Requirement. What is the number of lines in the entries below that include the word "Sleeve"? Provide the number only.

Task data.
┌──

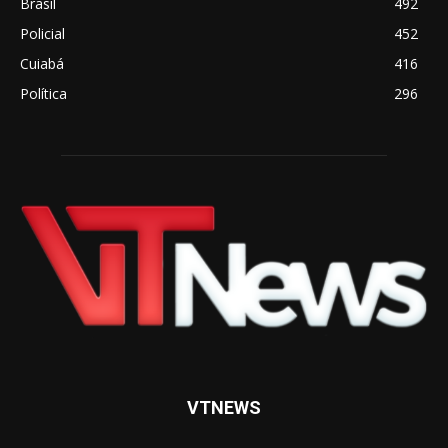
Brasil
492
Policial
452
Cuiabá
416
Política
296
VTNEWS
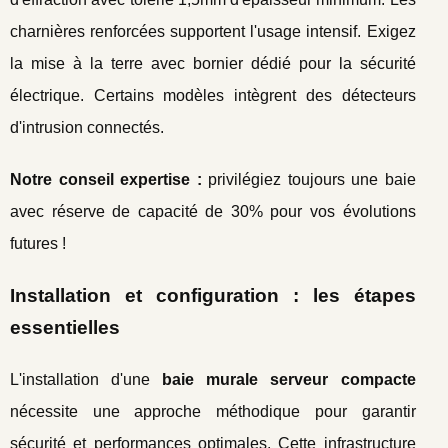
charnières renforcées supportent l'usage intensif. Exigez
la mise à la terre avec bornier dédié pour la sécurité
électrique. Certains modèles intègrent des détecteurs
d'intrusion connectés.
Notre conseil expertise :
privilégiez toujours une baie
avec réserve de capacité de 30% pour vos évolutions
futures !
Installation et configuration : les étapes
essentielles
L'installation d'une
baie murale serveur compacte
nécessite une approche méthodique pour garantir
sécurité et performances optimales. Cette infrastructure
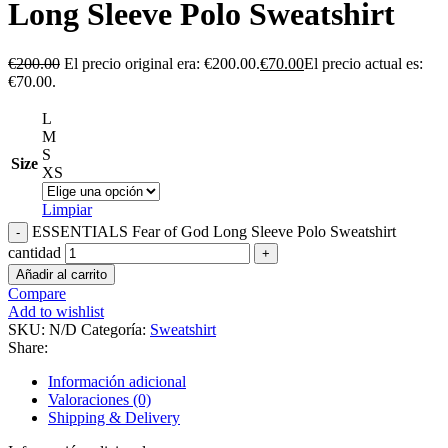
Long Sleeve Polo Sweatshirt
€
200.00
El precio original era: €200.00.
€
70.00
El precio actual es:
€70.00.
L
M
S
Size
XS
Limpiar
ESSENTIALS Fear of God Long Sleeve Polo Sweatshirt
cantidad
Añadir al carrito
Compare
Add to wishlist
SKU:
N/D
Categoría:
Sweatshirt
Share:
Información adicional
Valoraciones (0)
Shipping & Delivery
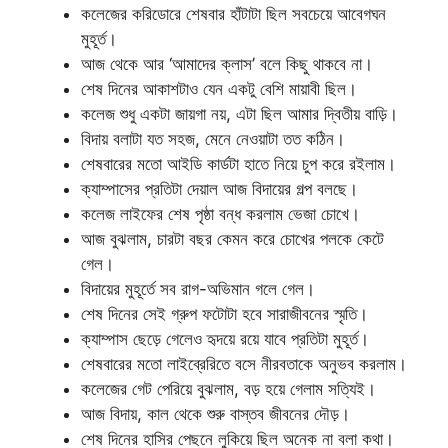
কলেজের করিডোরে শেষবার হাঁটাটা ছিল সবচেয়ে আবেগঘন
মুহূর্ত।
আজ থেকে আর ‘আমাদের ক্লাস’ বলে কিছু থাকবে না।
শেষ দিনের আকাশটাও যেন একটু বেশি মায়াবী ছিল।
কলেজ শুধু একটা জায়গা নয়, এটা ছিল আমার দ্বিতীয় বাড়ি।
বিদায় বলাটা যত সহজ, মেনে নেওয়াটা তত কঠিন।
শেষবারের মতো আইডি কার্ডটা হাতে নিয়ে চুপ করে রইলাম।
ক্যাম্পাসের প্রতিটা দেয়াল আজ বিদায়ের গল্প বলছে।
কলেজ লাইফের শেষ পৃষ্ঠা বন্ধ করলাম ভেজা চোখে।
আজ বুঝলাম, চারটা বছর কেমন করে চোখের পলকে কেটে
গেল।
বিদায়ের মুহূর্তে সব রাগ-অভিমান গলে গেল।
শেষ দিনের সেই গ্রুপ ফটোটা হবে সারাজীবনের স্মৃতি।
ক্যাম্পাস ছেড়ে গেলেও হৃদয়ে রয়ে যাবে প্রতিটা মুহূর্ত।
শেষবারের মতো লাইব্রেরিতে বসে নীরবতাকে অনুভব করলাম।
কলেজের গেট পেরিয়ে বুঝলাম, বড় হয়ে গেলাম সত্যিই।
আজ বিদায়, কাল থেকে শুরু বাস্তব জীবনের দৌড়।
শেষ দিনের হাসির পেছনে লুকিয়ে ছিল অনেক না বলা কথা।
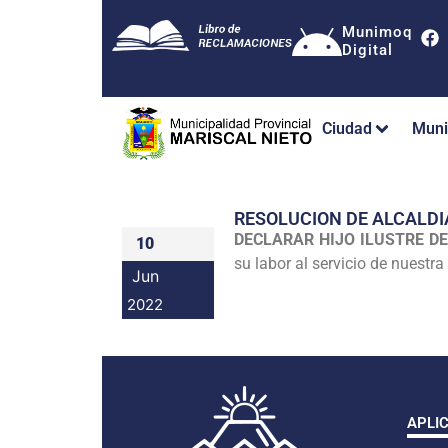
Munimoq
Digital
Ciudad
Muni
RESOLUCION DE ALCALDI
DECLARAR HIJO ILUSTRE DE
10
su labor al servicio de nuestra
Jun
2022
APLI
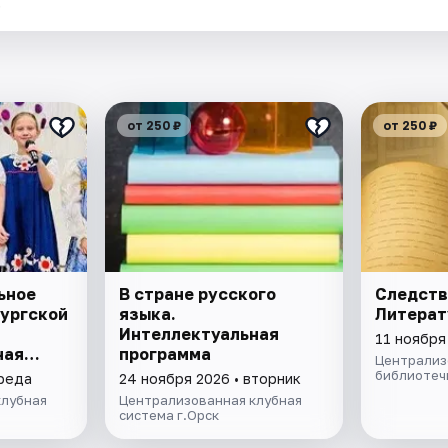
.
от 250 ₽
от 250 ₽
ьное
В стране русского
Следств
ургской
языка.
Литерат
Интеллектуальная
11 ноября
ная
программа
Централиз
библиотечн
среда
24 ноября 2026 • вторник
клубная
Централизованная клубная
система г.Орск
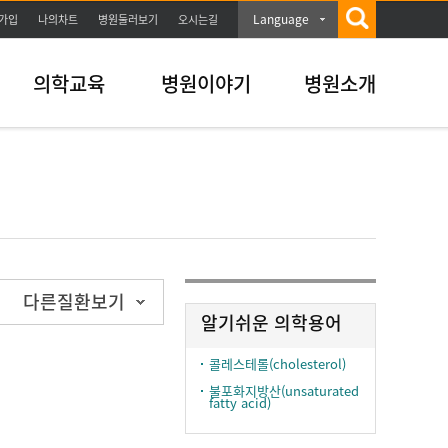
Language
가입
나의차트
병원둘러보기
오시는길
의학교육
병원이야기
병원소개
다른질환보기
알기쉬운 의학용어
콜레스테롤(cholesterol)
불포화지방산(unsaturated
fatty acid)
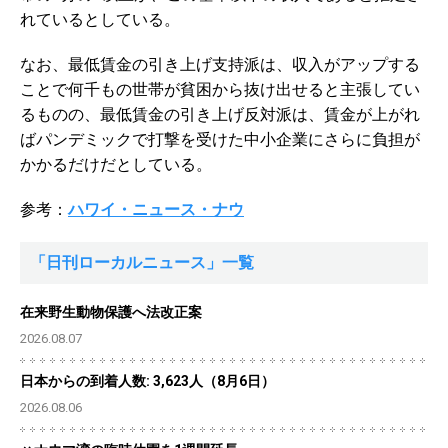
れているとしている。
なお、最低賃金の引き上げ支持派は、収入がアップする
ことで何千もの世帯が貧困から抜け出せると主張してい
るものの、最低賃金の引き上げ反対派は、賃金が上がれ
ばパンデミックで打撃を受けた中小企業にさらに負担が
かかるだけだとしている。
参考：
ハワイ・ニュース・ナウ
「日刊ローカルニュース」一覧
在来野生動物保護へ法改正案
2026.08.07
日本からの到着人数: 3,623人（8月6日）
2026.08.06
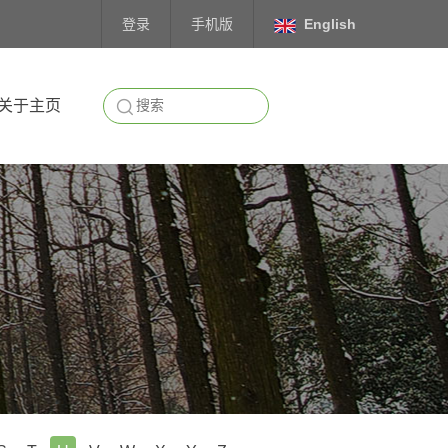
登录
手机版
English
关于主页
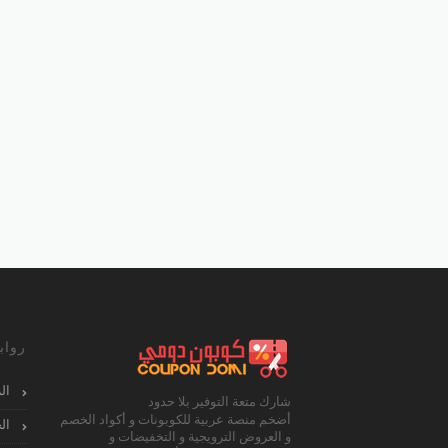
رواب
ال
شارك متعة التوفير بلا حدود
أضخم منصة عربية للكوبونات و أكواد الخصم
ال
و العروض الترويجية و التخفيضات و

└──

Answer to this exercise. 2